The project is called "Walking Them Home." Students learn about the history of individual soldiers who went to Glebe Collegiate and place signs in front of their former homes.

"If you scan the QR code (on the sign), it will lead to the website that our class made," says student Katherine Moncur-Beer. "And it just gives you the biographies of all the other soldiers who are a part of it, and their lives and what they did."

The website dives deeper into the lives of the former students and teachers who enlisted, bringing history home right to the neighbourhood.

"Walking Them Home aims to give our students a bit of perspective and context about the war," says Jessica McIntyre, Glebe Collegiate Head of Social Sciences and history teacher. "And so whenever they're in a posture of remembrance, they can use tangible memories of somebody that they studied, someone who's the same age as them, somebody who paid the ultimate price of their life."

"We're going to remember him every November 11th," says student Noa Bissonnette, "because I will most likely pass by this house every day when I go to Glebe, and I'm gonna remember he lived there."

The students learned what the soldiers were like back then. What they were like as people.

"He was a gym teacher. And he played a lot of sports," says Kaamil Furtado. "He liked fishing."

"He enlisted the same month he graduated, at 18," says Hardacre.

"He built model planes before he was actually a pilot," says Riley Taylor. "So that was super interesting."

And this isn’t just for the students.

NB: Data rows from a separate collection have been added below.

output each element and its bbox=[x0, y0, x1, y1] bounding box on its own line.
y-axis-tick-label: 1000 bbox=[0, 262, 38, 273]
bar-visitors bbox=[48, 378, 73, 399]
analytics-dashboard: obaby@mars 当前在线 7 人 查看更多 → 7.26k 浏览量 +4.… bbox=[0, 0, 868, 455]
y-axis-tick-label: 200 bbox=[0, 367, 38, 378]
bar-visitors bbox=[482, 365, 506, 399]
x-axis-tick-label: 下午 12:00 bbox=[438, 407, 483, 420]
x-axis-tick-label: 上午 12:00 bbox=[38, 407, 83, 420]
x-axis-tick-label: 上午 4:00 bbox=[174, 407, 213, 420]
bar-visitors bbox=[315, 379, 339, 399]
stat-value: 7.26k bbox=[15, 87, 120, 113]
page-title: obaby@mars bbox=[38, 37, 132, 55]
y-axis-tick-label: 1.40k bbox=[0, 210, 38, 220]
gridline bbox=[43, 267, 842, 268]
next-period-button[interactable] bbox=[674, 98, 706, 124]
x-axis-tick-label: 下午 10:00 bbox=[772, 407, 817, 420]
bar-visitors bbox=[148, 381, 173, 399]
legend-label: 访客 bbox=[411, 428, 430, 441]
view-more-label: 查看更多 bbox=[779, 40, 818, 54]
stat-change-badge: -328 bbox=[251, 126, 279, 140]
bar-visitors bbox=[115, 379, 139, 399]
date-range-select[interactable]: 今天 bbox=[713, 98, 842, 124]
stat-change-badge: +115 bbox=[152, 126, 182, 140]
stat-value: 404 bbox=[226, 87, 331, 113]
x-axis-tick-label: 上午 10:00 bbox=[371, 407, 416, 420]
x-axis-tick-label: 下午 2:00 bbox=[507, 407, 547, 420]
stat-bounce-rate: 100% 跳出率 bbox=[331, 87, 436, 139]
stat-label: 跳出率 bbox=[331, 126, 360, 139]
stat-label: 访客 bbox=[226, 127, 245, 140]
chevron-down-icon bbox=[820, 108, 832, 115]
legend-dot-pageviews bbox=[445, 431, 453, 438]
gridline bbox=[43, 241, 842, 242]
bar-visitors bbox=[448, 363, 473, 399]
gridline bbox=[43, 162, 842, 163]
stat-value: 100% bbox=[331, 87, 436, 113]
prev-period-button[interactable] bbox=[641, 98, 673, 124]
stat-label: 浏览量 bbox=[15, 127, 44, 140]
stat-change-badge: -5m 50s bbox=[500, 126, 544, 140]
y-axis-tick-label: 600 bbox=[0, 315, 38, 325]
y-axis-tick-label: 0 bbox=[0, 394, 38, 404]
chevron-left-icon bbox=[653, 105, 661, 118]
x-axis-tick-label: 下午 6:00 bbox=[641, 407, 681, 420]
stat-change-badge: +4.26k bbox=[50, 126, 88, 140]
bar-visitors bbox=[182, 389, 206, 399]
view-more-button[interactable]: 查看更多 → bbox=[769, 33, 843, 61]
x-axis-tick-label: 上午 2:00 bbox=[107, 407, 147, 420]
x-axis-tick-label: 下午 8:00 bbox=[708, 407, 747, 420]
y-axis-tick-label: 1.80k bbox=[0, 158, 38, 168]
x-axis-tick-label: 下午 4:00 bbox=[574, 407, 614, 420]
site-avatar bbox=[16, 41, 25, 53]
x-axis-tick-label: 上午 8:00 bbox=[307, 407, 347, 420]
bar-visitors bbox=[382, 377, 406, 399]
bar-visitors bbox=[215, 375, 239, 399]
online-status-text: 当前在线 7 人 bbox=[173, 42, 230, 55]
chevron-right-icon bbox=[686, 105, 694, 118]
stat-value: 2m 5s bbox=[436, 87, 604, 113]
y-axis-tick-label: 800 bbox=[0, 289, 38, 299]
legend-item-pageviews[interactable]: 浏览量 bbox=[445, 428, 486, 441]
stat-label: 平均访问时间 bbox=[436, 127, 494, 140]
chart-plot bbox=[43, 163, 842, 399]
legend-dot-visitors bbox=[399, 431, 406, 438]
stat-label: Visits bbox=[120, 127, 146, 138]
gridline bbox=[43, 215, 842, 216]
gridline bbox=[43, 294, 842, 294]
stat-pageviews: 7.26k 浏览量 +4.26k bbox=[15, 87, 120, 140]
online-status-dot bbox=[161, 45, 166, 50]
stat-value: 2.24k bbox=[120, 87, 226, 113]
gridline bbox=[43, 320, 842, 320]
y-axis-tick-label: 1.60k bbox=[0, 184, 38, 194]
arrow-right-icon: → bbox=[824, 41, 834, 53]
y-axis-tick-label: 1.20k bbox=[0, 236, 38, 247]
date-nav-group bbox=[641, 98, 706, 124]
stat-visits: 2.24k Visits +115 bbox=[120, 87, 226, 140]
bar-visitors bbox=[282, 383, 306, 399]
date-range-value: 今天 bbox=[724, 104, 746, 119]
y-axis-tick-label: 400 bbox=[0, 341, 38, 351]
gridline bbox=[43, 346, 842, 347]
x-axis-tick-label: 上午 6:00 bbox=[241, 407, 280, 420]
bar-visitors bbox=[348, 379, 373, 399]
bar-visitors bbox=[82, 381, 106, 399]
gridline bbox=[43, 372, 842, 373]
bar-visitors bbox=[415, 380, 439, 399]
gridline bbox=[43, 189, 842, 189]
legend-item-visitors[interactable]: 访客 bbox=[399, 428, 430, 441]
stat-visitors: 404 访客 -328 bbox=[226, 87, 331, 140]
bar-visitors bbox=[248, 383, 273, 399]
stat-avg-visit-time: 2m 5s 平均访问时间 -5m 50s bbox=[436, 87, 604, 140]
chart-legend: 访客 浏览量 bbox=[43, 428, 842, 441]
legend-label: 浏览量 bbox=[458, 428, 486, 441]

Residents in the area are supportive of this initiative, understanding the significance of preserving the memory of those who lived in their community.

"I think that it gives them this anchoring memory about who lived in this community before them." Says McIntyre.

"We tried to keep it manageable with 36 soldiers," says Gavin McOnie, Glebe Collegiate social sciences and history teacher. "And in future years we'll be able to expand with all of the soldiers we have access to and have signs all over the Glebe."

For these grade 10 students, this will definitely be a November 11th they remember.

"I think it's just such a great way to connect more with November 11th if you don't have any veterans in your family," said Bissonnette.